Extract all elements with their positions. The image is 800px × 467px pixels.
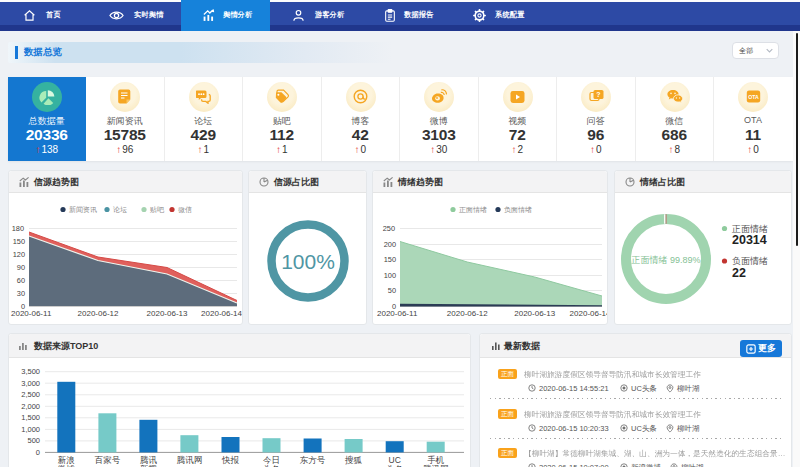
svg-text:60: 60	[17, 276, 25, 285]
svg-text:150: 150	[13, 237, 25, 246]
svg-text:新闻资讯: 新闻资讯	[69, 205, 97, 214]
svg-text:2020-06-12: 2020-06-12	[78, 309, 119, 318]
svg-text:百家号: 百家号	[95, 455, 121, 465]
svg-text:2020-06-14: 2020-06-14	[570, 309, 607, 318]
svg-text:2020-06-12: 2020-06-12	[447, 309, 488, 318]
svg-text:负面情绪: 负面情绪	[732, 256, 768, 266]
svg-text:?: ?	[596, 92, 600, 99]
svg-text:正面情绪 99.89%: 正面情绪 99.89%	[630, 255, 700, 265]
svg-text:500: 500	[27, 436, 40, 445]
svg-text:东方号: 东方号	[300, 455, 326, 465]
svg-text:论坛: 论坛	[113, 206, 127, 213]
svg-text:100: 100	[384, 271, 396, 280]
svg-text:2020-06-11: 2020-06-11	[11, 309, 52, 318]
svg-text:2020-06-13: 2020-06-13	[147, 309, 188, 318]
svg-text:120: 120	[13, 250, 25, 259]
svg-text:腾讯网: 腾讯网	[177, 455, 203, 465]
svg-text:0: 0	[36, 448, 40, 457]
svg-text:搜狐: 搜狐	[344, 455, 363, 465]
svg-text:30: 30	[17, 289, 25, 298]
svg-text:20314: 20314	[732, 233, 767, 247]
svg-text:1,000: 1,000	[21, 425, 40, 434]
svg-text:正面情绪: 正面情绪	[731, 224, 768, 234]
svg-text:1,500: 1,500	[21, 413, 40, 422]
svg-text:2,500: 2,500	[21, 390, 40, 399]
svg-text:22: 22	[732, 266, 746, 280]
svg-text:250: 250	[383, 224, 395, 233]
svg-text:90: 90	[17, 263, 25, 272]
svg-text:贴吧: 贴吧	[149, 206, 165, 214]
svg-text:快报: 快报	[221, 455, 240, 465]
svg-text:50: 50	[388, 286, 396, 295]
svg-text:正面情绪: 正面情绪	[459, 206, 487, 214]
svg-text:100%: 100%	[281, 250, 335, 273]
svg-text:负面情绪: 负面情绪	[504, 206, 532, 214]
svg-text:180: 180	[12, 224, 24, 233]
svg-text:2020-06-11: 2020-06-11	[377, 309, 418, 318]
svg-text:微信: 微信	[178, 206, 192, 214]
svg-text:2020-06-13: 2020-06-13	[514, 309, 555, 318]
svg-text:3,500: 3,500	[21, 367, 40, 376]
svg-text:2020-06-14: 2020-06-14	[201, 309, 242, 318]
svg-text:3,000: 3,000	[21, 379, 40, 388]
svg-text:200: 200	[384, 240, 396, 249]
svg-text:OTA: OTA	[748, 94, 759, 100]
svg-text:150: 150	[384, 255, 396, 264]
svg-text:2,000: 2,000	[21, 402, 40, 411]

++++++++

Your goal: Only the text of the records belongs in the answer, printed exactly and without pictures.

Solution to this problem:
Extract all elements with their positions. The image is 800px × 467px pixels.
svg-text:60: 60	[17, 276, 25, 285]
svg-text:150: 150	[13, 237, 25, 246]
svg-text:新闻资讯: 新闻资讯	[69, 205, 97, 214]
svg-text:2020-06-12: 2020-06-12	[78, 309, 119, 318]
svg-text:百家号: 百家号	[95, 455, 121, 465]
svg-text:2020-06-14: 2020-06-14	[570, 309, 607, 318]
svg-text:2020-06-12: 2020-06-12	[447, 309, 488, 318]
svg-text:负面情绪: 负面情绪	[732, 256, 768, 266]
svg-text:?: ?	[596, 92, 600, 99]
svg-text:正面情绪 99.89%: 正面情绪 99.89%	[630, 255, 700, 265]
svg-text:500: 500	[27, 436, 40, 445]
svg-text:东方号: 东方号	[300, 455, 326, 465]
svg-text:论坛: 论坛	[113, 206, 127, 213]
svg-text:100: 100	[384, 271, 396, 280]
svg-text:2020-06-11: 2020-06-11	[11, 309, 52, 318]
svg-text:2020-06-13: 2020-06-13	[147, 309, 188, 318]
svg-text:120: 120	[13, 250, 25, 259]
svg-text:腾讯网: 腾讯网	[177, 455, 203, 465]
svg-text:0: 0	[36, 448, 40, 457]
svg-text:搜狐: 搜狐	[344, 455, 363, 465]
svg-text:30: 30	[17, 289, 25, 298]
svg-text:20314: 20314	[732, 233, 767, 247]
svg-text:1,000: 1,000	[21, 425, 40, 434]
svg-text:正面情绪: 正面情绪	[731, 224, 768, 234]
svg-text:1,500: 1,500	[21, 413, 40, 422]
svg-text:2,500: 2,500	[21, 390, 40, 399]
svg-text:22: 22	[732, 266, 746, 280]
svg-text:250: 250	[383, 224, 395, 233]
svg-text:90: 90	[17, 263, 25, 272]
svg-text:贴吧: 贴吧	[149, 206, 165, 214]
svg-text:快报: 快报	[221, 455, 240, 465]
svg-text:50: 50	[388, 286, 396, 295]
svg-text:正面情绪: 正面情绪	[459, 206, 487, 214]
svg-text:100%: 100%	[281, 250, 335, 273]
svg-text:负面情绪: 负面情绪	[504, 206, 532, 214]
svg-text:180: 180	[12, 224, 24, 233]
svg-text:2020-06-11: 2020-06-11	[377, 309, 418, 318]
svg-text:微信: 微信	[178, 206, 192, 214]
svg-text:2020-06-13: 2020-06-13	[514, 309, 555, 318]
svg-text:3,500: 3,500	[21, 367, 40, 376]
svg-text:2020-06-14: 2020-06-14	[201, 309, 242, 318]
svg-text:3,000: 3,000	[21, 379, 40, 388]
svg-text:200: 200	[384, 240, 396, 249]
svg-text:OTA: OTA	[748, 94, 759, 100]
svg-text:150: 150	[384, 255, 396, 264]
svg-text:2,000: 2,000	[21, 402, 40, 411]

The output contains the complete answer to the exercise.